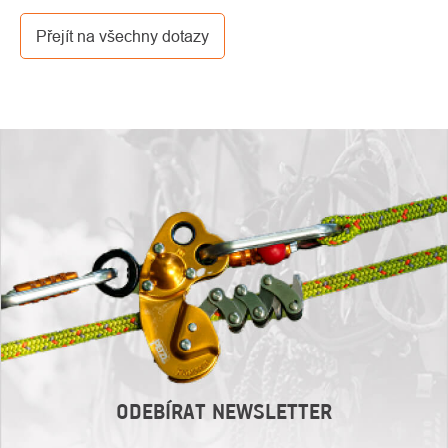
dopravce.
Přejít na všechny dotazy
ODEBÍRAT NEWSLETTER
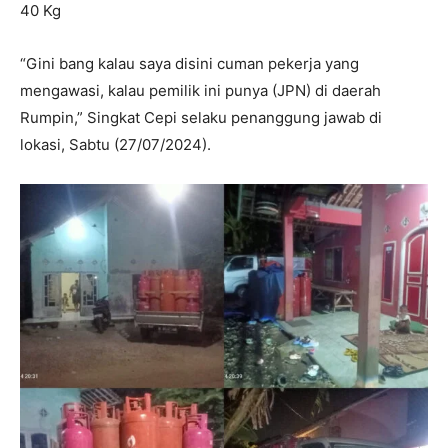
40 Kg
“Gini bang kalau saya disini cuman pekerja yang
mengawasi, kalau pemilik ini punya (JPN) di daerah
Rumpin,” Singkat Cepi selaku penanggung jawab di
lokasi, Sabtu (27/07/2024).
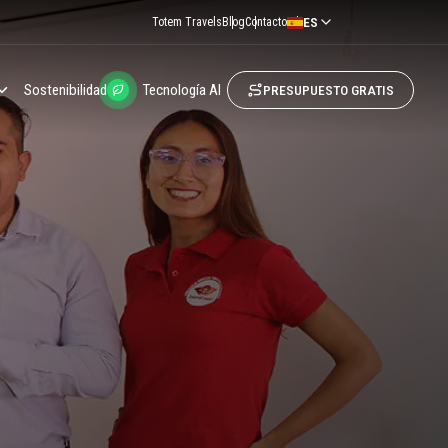
ES
Totem Travels
Blog
Contacto
Sostenibilidad
Tecnología AI
PRESUPUESTO GRATIS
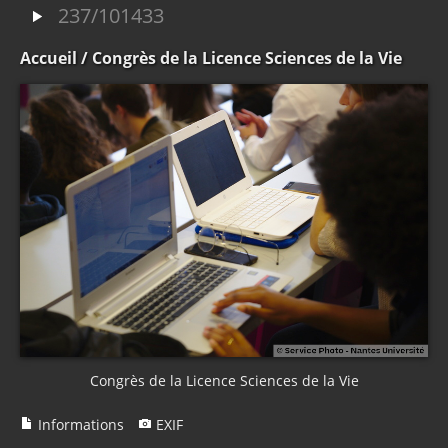
237/101433
Accueil
/ Congrès de la Licence Sciences de la Vie
Congrès de la Licence Sciences de la Vie
Informations
EXIF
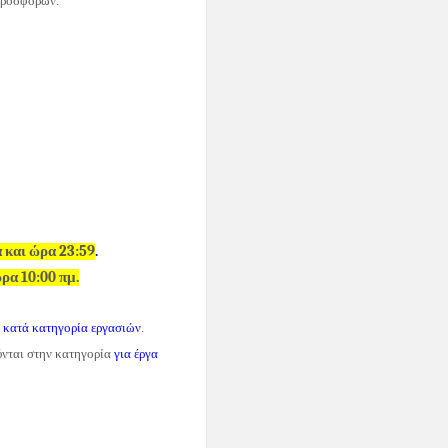
προσφορών.
 και ώρα 23:59
.
́ρα 10:00 πμ.
) κατά κατηγορία εργασιών
.
ύνται στην κατηγορία
για έργα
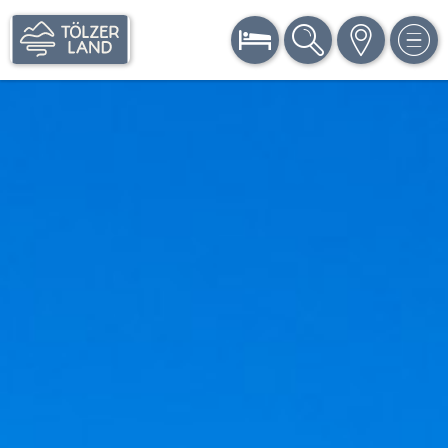
BUCHEN
SUCHE
KARTE
MEN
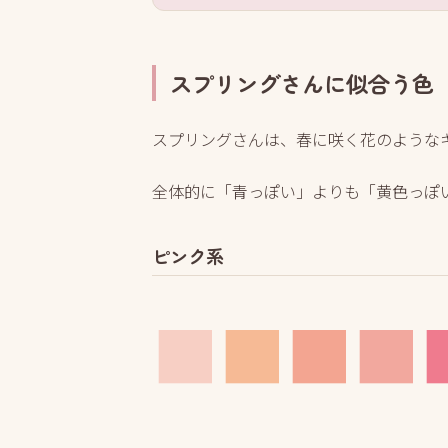
スプリングさんに似合う色
スプリングさんは、春に咲く花のような
全体的に「青っぽい」よりも「黄色っぽ
ピンク系
■
■
■
■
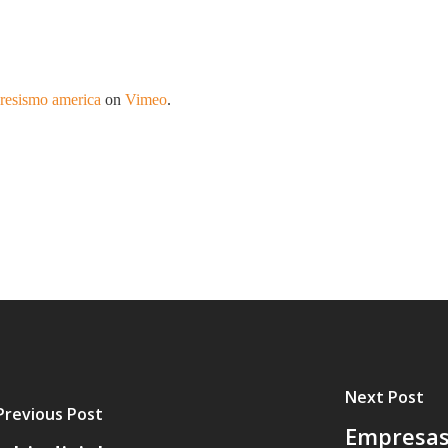
resismo america
on
Vimeo
.
Next Post
Previous Post
Empresas 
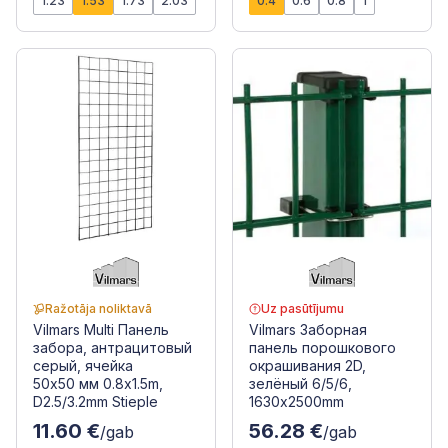
1.23
1.53
1.73
2.03
0.4
0.6
0.8
1
Ražotāja noliktavā
Uz pasūtījumu
Vilmars Multi Панель
Vilmars Заборная
забора, антрацитовый
панель порошкового
серый, ячейка
окрашивания 2D,
50x50 мм 0.8x1.5m,
зелёный 6/5/6,
D2.5/3.2mm Stieple
1630x2500mm
11.60 €
56.28 €
/gab
/gab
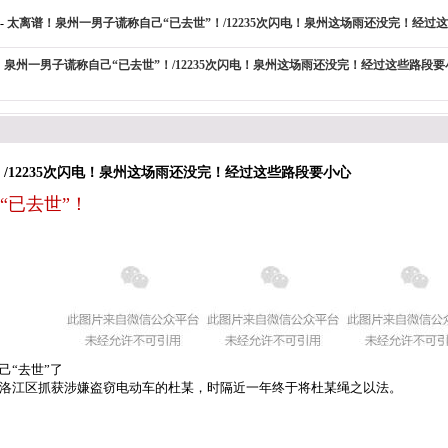
-
太离谱！泉州一男子谎称自己“已去世”！/12235次闪电！泉州这场雨还没完！经过
泉州一男子谎称自己“已去世”！/12235次闪电！泉州这场雨还没完！经过这些路段要
/12235次闪电！泉州这场雨还没完！经过这些路段要小心
“已去世”！
己“去世”了
洛江区抓获涉嫌盗窃电动车的杜某，时隔近一年终于将杜某绳之以法。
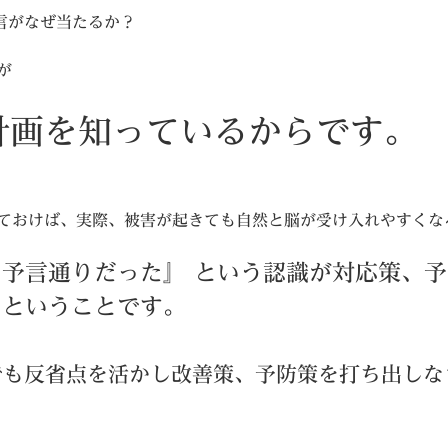
言がなぜ当たるか？
が
計画を知っているからです。
ておけば、実際、被害が起きても自然と脳が受け入れやすくな
予言通りだった』 という認識が対応策、
るということです。
でも反省点を活かし改善策、予防策を打ち出しな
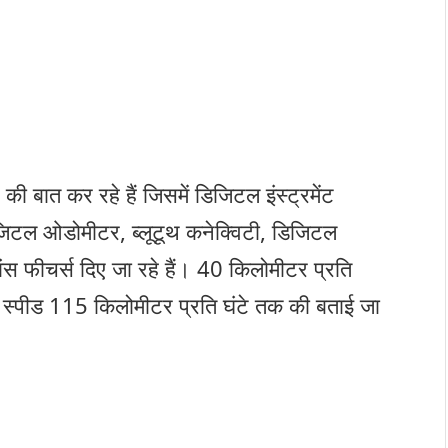
त कर रहे हैं जिसमें डिजिटल इंस्ट्रमेंट
जिटल ओडोमीटर, ब्लूटूथ कनेक्विटी, डिजिटल
स फीचर्स दिए जा रहे हैं। 40 किलोमीटर प्रति
 स्पीड 115 किलोमीटर प्रति घंटे तक की बताई जा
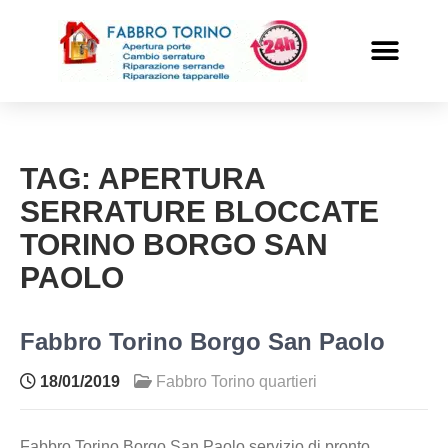
PRONTO INTERVENTO
ALTRI SERVIZI
TAG:
APERTURA
SERRATURE BLOCCATE
TORINO BORGO SAN
PAOLO
Fabbro Torino Borgo San Paolo
18/01/2019
Fabbro Torino quartieri
Fabbro Torino Borgo San Paolo servizio di pronto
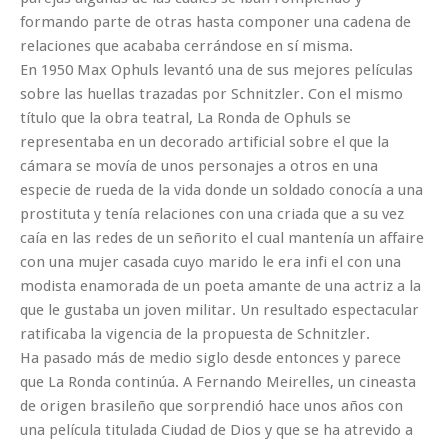
formando parte de otras hasta componer una cadena de
relaciones que acababa cerrándose en sí misma.
En 1950 Max Ophuls levantó una de sus mejores películas
sobre las huellas trazadas por Schnitzler. Con el mismo
título que la obra teatral, La Ronda de Ophuls se
representaba en un decorado artificial sobre el que la
cámara se movía de unos personajes a otros en una
especie de rueda de la vida donde un soldado conocía a una
prostituta y tenía relaciones con una criada que a su vez
caía en las redes de un señorito el cual mantenía un affaire
con una mujer casada cuyo marido le era infi el con una
modista enamorada de un poeta amante de una actriz a la
que le gustaba un joven militar. Un resultado espectacular
ratificaba la vigencia de la propuesta de Schnitzler.
Ha pasado más de medio siglo desde entonces y parece
que La Ronda continúa. A Fernando Meirelles, un cineasta
de origen brasileño que sorprendió hace unos años con
una película titulada Ciudad de Dios y que se ha atrevido a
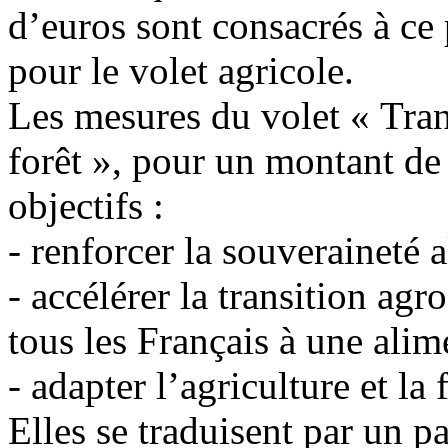
d’euros sont consacrés à ce 
pour le volet agricole.
Les mesures du volet « Trans
forêt », pour un montant de 
objectifs :
- renforcer la souveraineté a
- accélérer la transition ag
tous les Français à une alime
- adapter l’agriculture et l
Elles se traduisent par un p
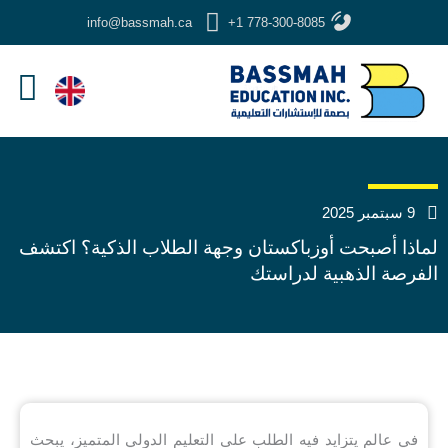
خطي
info@bassmah.ca
+1 778-300-8085
لى
لمحتوى
9 سبتمبر 2025
لماذا أصبحت أوزباكستان وجهة الطلاب الذكية؟ اكتشف
الفرصة الذهبية لدراستك
في عالم يتزايد فيه الطلب على التعليم الدولي المتميز، يبحث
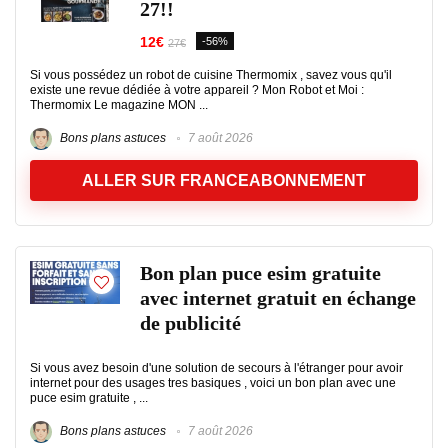
27!!
12€
-56%
27€
Si vous possédez un robot de cuisine Thermomix , savez vous qu'il
existe une revue dédiée à votre appareil ? Mon Robot et Moi :
Thermomix Le magazine MON ...
Bons plans astuces
7 août 2026
ALLER SUR FRANCEABONNEMENT
Bon plan puce esim gratuite
avec internet gratuit en échange
de publicité
Si vous avez besoin d'une solution de secours à l'étranger pour avoir
internet pour des usages tres basiques , voici un bon plan avec une
puce esim gratuite , ...
Bons plans astuces
7 août 2026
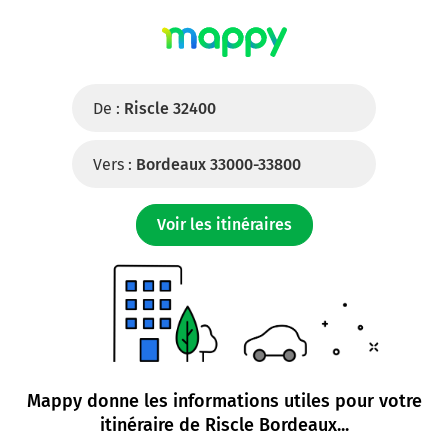
De :
Riscle 32400
Vers :
Bordeaux 33000-33800
Voir les itinéraires
Mappy donne les informations utiles pour votre
itinéraire de
Riscle Bordeaux
...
········
**YOUR INSTRUCTIONS**
Search the entries for the word "kalau" and copy every line that holds it.

**ANSWER TO THE EXERCISE**
“Gini bang kalau saya disini cuman pekerja yang
mengawasi, kalau pemilik ini punya (JPN) di daerah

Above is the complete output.